Start of DATA PROVIDED

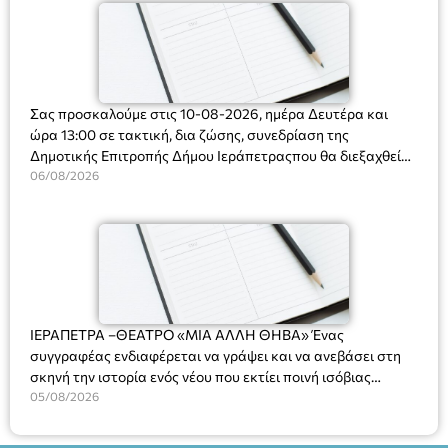
Σας προσκαλούμε στις 10-08-2026, ημέρα Δευτέρα και
ώρα 13:00 σε τακτική, δια ζώσης, συνεδρίαση της
Δημοτικής Επιτροπής Δήμου Ιεράπετραςπου θα διεξαχθεί
στο Δημοτικό Κατάστημα, Δημοκρατίας 31 στην αίθουσα
06/08/2026
«ΙΩΑΝΝΗΣ ΧΡΙΣΤΑΚΗΣ» στον 1ο όροφο, για τη συζήτηση
και λήψη αποφάσεων στα παρακάτω θέματα:
ΙΕΡΑΠΕΤΡΑ –ΘΕΑΤΡΟ «ΜΙΑ ΑΛΛΗ ΘΗΒΑ» Ένας
συγγραφέας ενδιαφέρεται να γράψει και να ανεβάσει στη
σκηνή την ιστορία ενός νέου που εκτίει ποινή ισόβιας
κάθειρξης για πατροκτονία. Ένα πολυβραβευμένο έργο για
05/08/2026
τις σχέσεις πατέρα-γιου, την ανδρική ταυτότητα, την ψυχική
ασθένεια, τον ερωτισμό. Ένα έργο αινιγματικό, συγκινητικό,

End of DATA PROVIDED

Every line above has to be output exactly; the pictures must be dropped.

◆ **SOLVED PROBLEM**:
Σας προσκαλούμε στις 10-08-2026, ημέρα Δευτέρα και
ώρα 13:00 σε τακτική, δια ζώσης, συνεδρίαση της
Δημοτικής Επιτροπής Δήμου Ιεράπετραςπου θα διεξαχθεί
στο Δημοτικό Κατάστημα, Δημοκρατίας 31 στην αίθουσα
06/08/2026
«ΙΩΑΝΝΗΣ ΧΡΙΣΤΑΚΗΣ» στον 1ο όροφο, για τη συζήτηση
και λήψη αποφάσεων στα παρακάτω θέματα:
ΙΕΡΑΠΕΤΡΑ –ΘΕΑΤΡΟ «ΜΙΑ ΑΛΛΗ ΘΗΒΑ» Ένας
συγγραφέας ενδιαφέρεται να γράψει και να ανεβάσει στη
σκηνή την ιστορία ενός νέου που εκτίει ποινή ισόβιας
κάθειρξης για πατροκτονία. Ένα πολυβραβευμένο έργο για
05/08/2026
τις σχέσεις πατέρα-γιου, την ανδρική ταυτότητα, την ψυχική
ασθένεια, τον ερωτισμό. Ένα έργο αινιγματικό, συγκινητικό,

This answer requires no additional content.